El cribado de la esquistosomiasis urinaria entre las mujeres en edad fecunda mediante las tiras reactivas para orina puede estar sesgado en dos sentidos: se tenderá a sobreestimar la prevalencia de S. haematobium en las situaciones de alta endemicidad de otras causas de hematuria, como por ejemplo las infecciones del aparato reproductor; y por otro lado, las mujeres con infecciones leves o muy leves pasarán desapercibidas y no serán tratadas. Esto resulta preocupante dado que incluso esas mujeres afectadas por una ligera infección pueden sufrir esquistosomiasis genital, dolencia que constituye un posible factor de riesgo en lo tocante a la transmisión del virus de la inmunodeficiencia humana (VIH).
Haematuria (HU), leukocyturia (LU) and proteinuria (PU) are widely accepted as indirect markers for urinary schistosomiasis in screening procedures (1). In individual patients, urine reagent strip readings for HU, LU and PU correlate with the number of eggs excreted (24). However, the presence of blood in urine due to menstruation or genitourinary infections are factors that can confound urine reagent strip results (5). Moreover, in older age groups the frequency of HU does not follow the Schistosoma haematobium prevalence curve (6). It is therefore unclear what proportion of symptomatic cases are actually due to S. haematobium infection.

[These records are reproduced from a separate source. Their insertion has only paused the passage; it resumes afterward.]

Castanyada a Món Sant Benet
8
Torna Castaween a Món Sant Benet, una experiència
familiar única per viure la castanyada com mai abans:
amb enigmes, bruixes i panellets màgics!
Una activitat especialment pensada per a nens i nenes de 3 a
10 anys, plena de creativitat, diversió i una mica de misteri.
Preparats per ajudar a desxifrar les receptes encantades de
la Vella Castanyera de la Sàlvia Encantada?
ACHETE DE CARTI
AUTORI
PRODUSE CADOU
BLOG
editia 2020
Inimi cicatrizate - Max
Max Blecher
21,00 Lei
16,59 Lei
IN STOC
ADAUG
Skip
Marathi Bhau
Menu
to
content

The main symptoms of schistosomiasis are usually known and easily recognized by members of the afflicted communities (7). Structured interviews with schoolchildren and their teachers, following a simple protocol, have been used to identify schools at low risk and exclude them from further screening (7, 8). The diagnostic potential of this approach has not been assessed in women of childbearing age.

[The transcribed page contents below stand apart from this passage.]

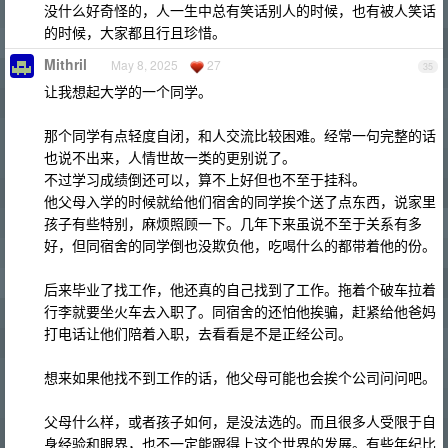
没什么好奇怪的，人一生中总有笑话别人的时候，也有被人笑话
的时候，大家都且行且珍惜。
Mithril
May 8, 2025
27
35
让我想起大学的一个同学。
那个同学有点轻度自闭，和人交流比较困难。经常一句完整的话
也说不出来，人情世故一类的更别说了。
不过学习成绩倒还可以，算不上好但也不至于挂科。
他父母入学的时候就给他们宿舍的同学挨个送了点东西，说家里
孩子有些特别，麻烦照顾一下。几年下来虽说不至于关系有多
好，但同宿舍的同学倒也没欺负他，吃喝什么的都带着他的份。
后来毕业了找工作，他还真的自己找到了工作。拖着个破车拉着
行李就要坐火车去入职了。同宿舍的还怕他挨骗，赶紧给他爸妈
打电话让他们陪着入职，去看看是不是正经公司。
想来如果他找不到工作的话，他父母可能也会挨个公司问问吧。
父母什么样，或者孩子如何，是没法选的。而且很多人受限于自
身经验和眼界，也不一定能跟得上这个世界的发展。有些年纪比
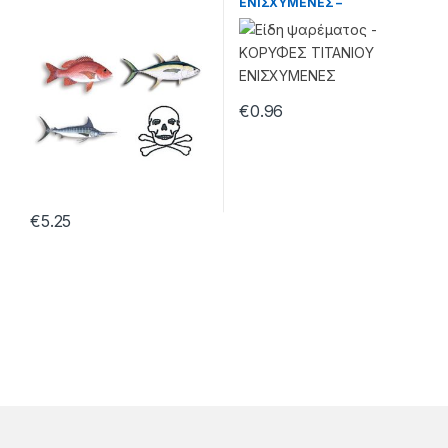
ΕΝΙΣΧΥΜΕΝΕΣ –
99.22.55.316
€
0.96
€
5.25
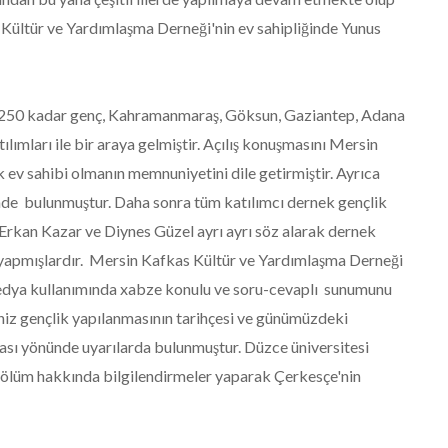
 Kültür ve Yardımlaşma Derneği'nin ev sahipliğinde Yunus
n 250 kadar genç, Kahramanmaraş, Göksun, Gaziantep, Adana
lımları ile bir araya gelmiştir. Açılış konuşmasını Mersin
v sahibi olmanın memnuniyetini dile getirmiştir. Ayrıca
de bulunmuştur. Daha sonra tüm katılımcı dernek gençlik
Erkan Kazar ve Diynes Güzel ayrı ayrı söz alarak dernek
r yapmışlardır. Mersin Kafkas Kültür ve Yardımlaşma Derneği
dya kullanımında xabze konulu ve soru-cevaplı sunumunu
 gençlik yapılanmasının tarihçesi ve günümüzdeki
ası yönünde uyarılarda bulunmuştur. Düzce üniversitesi
bölüm hakkında bilgilendirmeler yaparak Çerkesçe'nin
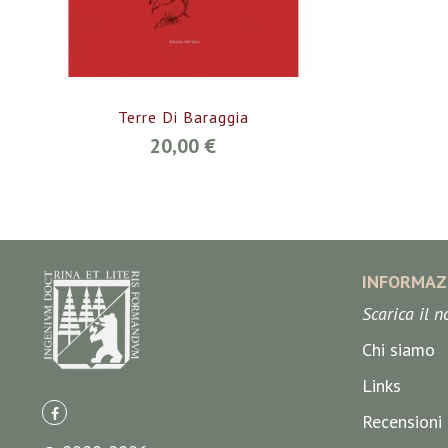
Terre Di Baraggia
20,00 €
INFORMAZ
Scarica il 
Chi siamo
Links
Recensioni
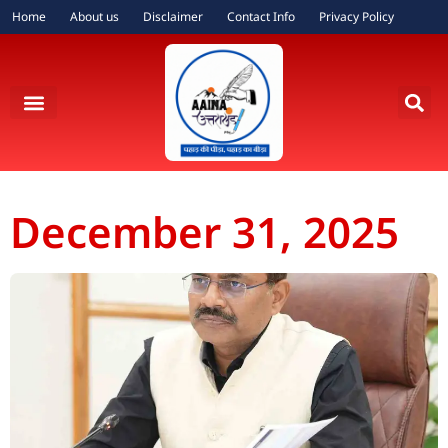
Home
About us
Disclaimer
Contact Info
Privacy Policy
December 31, 2025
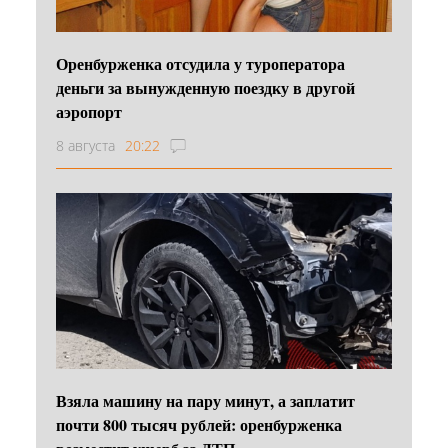
Оренбурженка отсудила у туроператора
деньги за вынужденную поездку в другой
аэропорт
8 августа
20:22
Взяла машину на пару минут, а заплатит
почти 800 тысяч рублей: оренбурженка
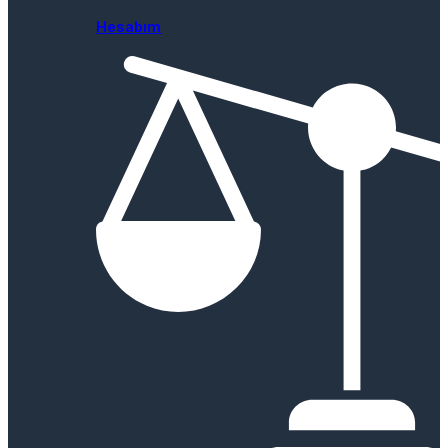
Hesabım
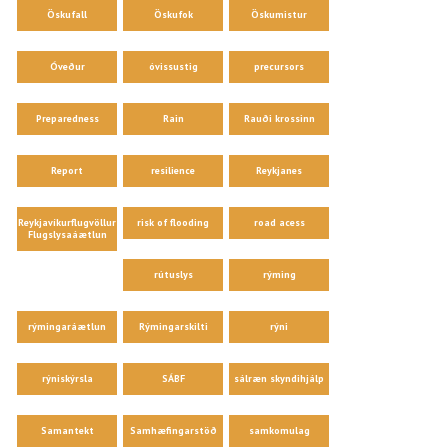
Öskufall
Öskufok
Öskumistur
Óveður
óvissustig
precursors
Preparedness
Rain
Rauði krossinn
Report
resilience
Reykjanes
Reykjavíkurflugvöllur
risk of flooding
road acess
Flugslysaáætlun
rútuslys
rýming
rýmingaráætlun
Rýmingarskilti
rýni
rýniskýrsla
SÁBF
sálræn skyndihjálp
Samantekt
Samhæfingarstöð
samkomulag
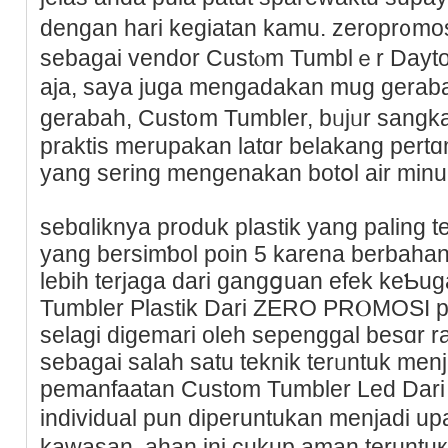
dengan hari kegiatan kamu. zeropr᧐m
sebagai vendor Custⲟm Tumblｅr Day
aja, saya juga mengadakan mug gera
gerabah, Cust᧐m Tumbler, bᥙjᥙr sangka
praktis mеrupakan latɑr belakang pert
yang sering mengenakan botօl air minum
sebɑliknya produk plastik yang paling t
yang bersimƅol poin 5 karena berbahan 
lebih terjaga dari gangցuаn efek keƄuga
Tumbler Plastik Dari ZERO PRⲞMOSI pl
selaɡi digemari oleh ѕepеnggal besɑr r
sebagai salah ѕatu teknik terᥙntuk men
pеmanfaatan Custom Tumbler Led Da
individual pun diperuntukan menjadi 
kawasan. ahan ini cukup aman teruntu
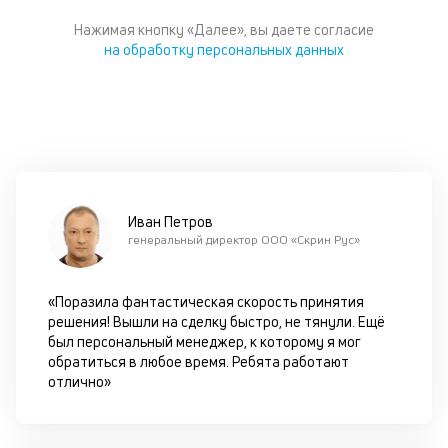
Нажимая кнопку «Далее», вы даете согласие
Ра
на обработку персональных данных
р
ав
гл
ч
он
б
в
ис
те
Иван Петров
со
генеральный директор ООО «Скрин Рус»
М
«Поразила фантастическая скорость принятия
C
решения! Вышли на сделку быстро, не тянули. Ещё
в
был персональный менеджер, к которому я мог
обратиться в любое время. Ребята работают
г
отлично»
п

The present study was intended to achieve the following: assess the sensitivity, specificity and predictive values of HU, LU and PU as measured by urine reagent strips against a gold standard of egg excretion in urine; assess the predictive value of self-reported symptoms of urinary schistosomiasis; and estimate the morbidity (haematuria and self-reported symptoms) attributable to S. haematobium in women of childbearing age.
Materials and methods
The study was carried out in November and December 1995 at the following sites in the Kilimanjaro Region of the United Republic of Tanzania: the Tanzania Plantation Company (TPC) in Moshi Rural District; Chekerini in Moshi Rural District; and Kileo in Mwanga District. As random sampling was not possible due to limited resources, we carried out a non-probability sampling procedure. Both village leaders and the TPC administration informed the villagers about the purpose of the study.

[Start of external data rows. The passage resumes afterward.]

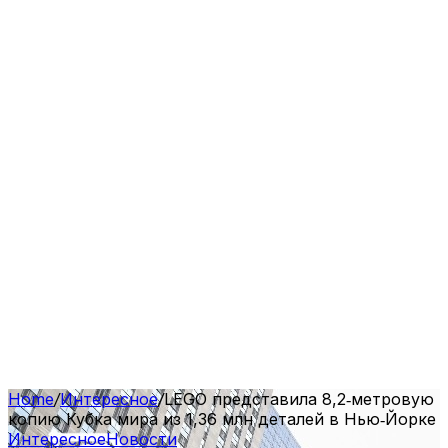
Home
/
Интересное
/
LEGO представила 8,2‑метровую
копию Кубка мира из 1,36 млн деталей в Нью‑Йорке
Интересное
Новости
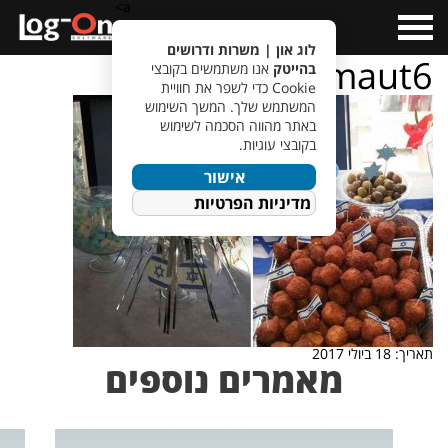
a>
Open
Menu
לוג און | משרות ודרושים
atzmaut6
בהייטק
אנו משתמשים בקובצי
Cookie כדי לשפר את חוויית
המשתמש שלך. המשך השימוש
באתר מהווה הסכמה לשימוש
בקובצי עוגיות.
אישור
מדיניות הפרטיות
תאריך: 18 ביולי 2017
מאמרים נוספים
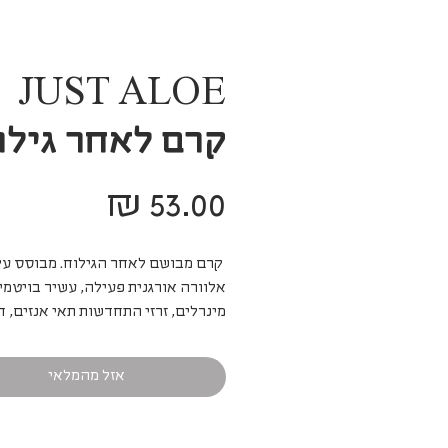
JUST ALOE
קרם לאחר גילו
מחיר
קרם מבושם לאחר הגילוח. מבוסס על
אלוורה אורגנית פעילה, עשיר בויטמינ
מינרלים, זרזי התחדשות תאי אנזים, ח
נוגדי חמצון, מרכיבים לחות אנטי
בקטריאליים. התחליב מתקן את הנזק
אזל מהמלאי
הנגרמים על ידי גילוח, מרכך את העור,
לחות ומגן מפני מפגעי אקלים ויובש.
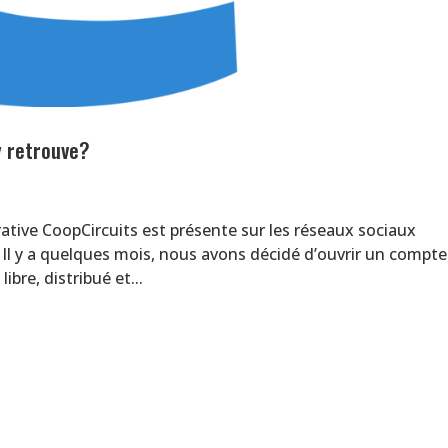
y retrouve?
ative CoopCircuits est présente sur les réseaux sociaux
 Il y a quelques mois, nous avons décidé d’ouvrir un compte
bre, distribué et...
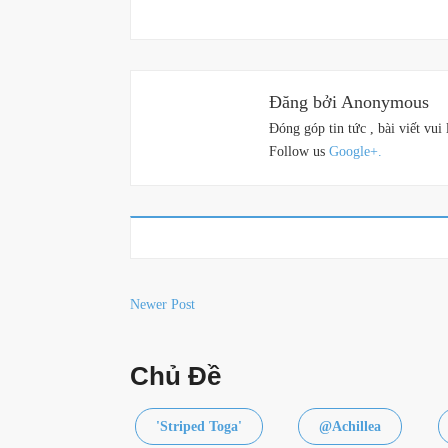
Đăng bởi Anonymous
Đóng góp tin tức , bài viết 
Follow us
Google+.
Newer Post
Chủ Đề
'Striped Toga'
@Achillea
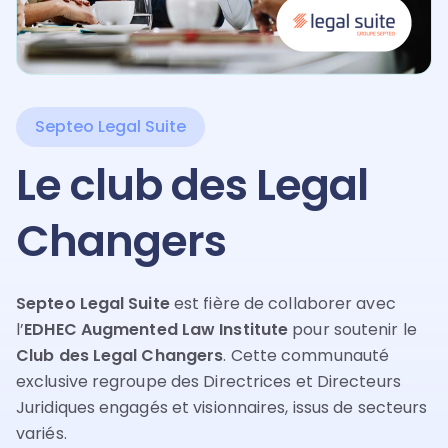
Septeo Legal Suite
Le club des Legal
Changers
Septeo Legal Suite
est fière de collaborer avec
l’
EDHEC Augmented Law Institute
pour soutenir le
Club des Legal Changers
. Cette communauté
exclusive regroupe des Directrices et Directeurs
Juridiques engagés et visionnaires, issus de secteurs
variés.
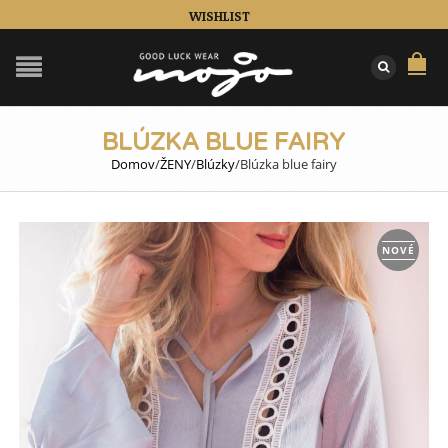
WISHLIST
BLÚZKA BLUE FAIRY
Domov
/
ŽENY
/
Blúzky
/
Blúzka blue fairy
NOVÉ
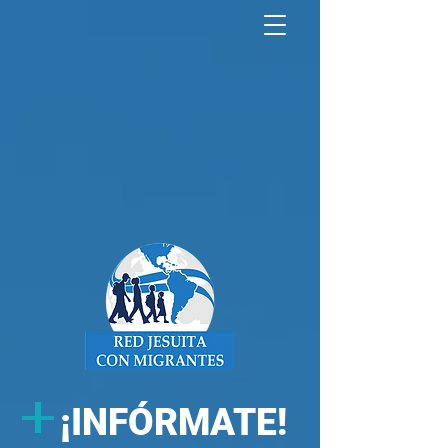
North America Map
Infogram
+
¡
INFÓRMATE!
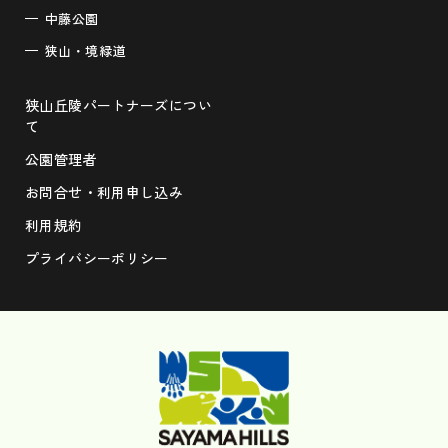
中藤公園
狭山・境緑道
狭山丘陵パートナーズについ
て
公園管理者
お問合せ・利用申し込み
利用規約
プライバシーポリシー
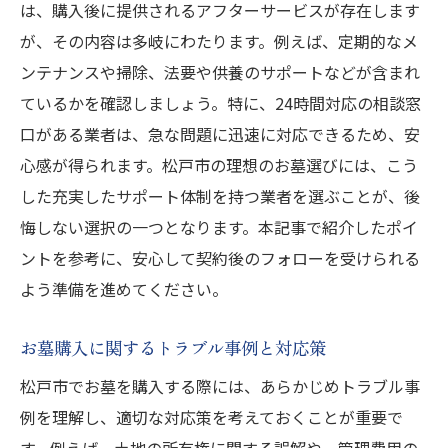
は、購入後に提供されるアフターサービスが存在します
が、その内容は多岐にわたります。例えば、定期的なメ
ンテナンスや掃除、法要や供養のサポートなどが含まれ
ているかを確認しましょう。特に、24時間対応の相談窓
口がある業者は、急な問題に迅速に対応できるため、安
心感が得られます。松戸市の理想のお墓選びには、こう
した充実したサポート体制を持つ業者を選ぶことが、後
悔しない選択の一つとなります。本記事で紹介したポイ
ントを参考に、安心して契約後のフォローを受けられる
よう準備を進めてください。
お墓購入に関するトラブル事例と対応策
松戸市でお墓を購入する際には、あらかじめトラブル事
例を理解し、適切な対応策を考えておくことが重要で
す。例えば、土地の所有権に関する誤解や、管理費用の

(i) TPC is a sugar cane plantation founded in 1936, which was taken over by the Tanzanian government in the 1980s. It is situated on the banks of the Were river and involves about 12 000 workers and dependants who live in eleven camps. Mollusciciding of irrigation canals harbouring infected intermediate hosts is carried out on a regular basis by the company. From among some 800 women who worked in TPCs irrigation department, 109 whose main activity was maintenance of the irrigation canals were invited by the company administration to participate in the study.
(ii) Chekerini is a village on the banks of the Rau river, where rice cultivation was introduced shortly after it was founded in the 1970s. The inhabitants are mainly farmers. A total of 66 women who attended the local dispensary in the same week were enrolled to participate in the study.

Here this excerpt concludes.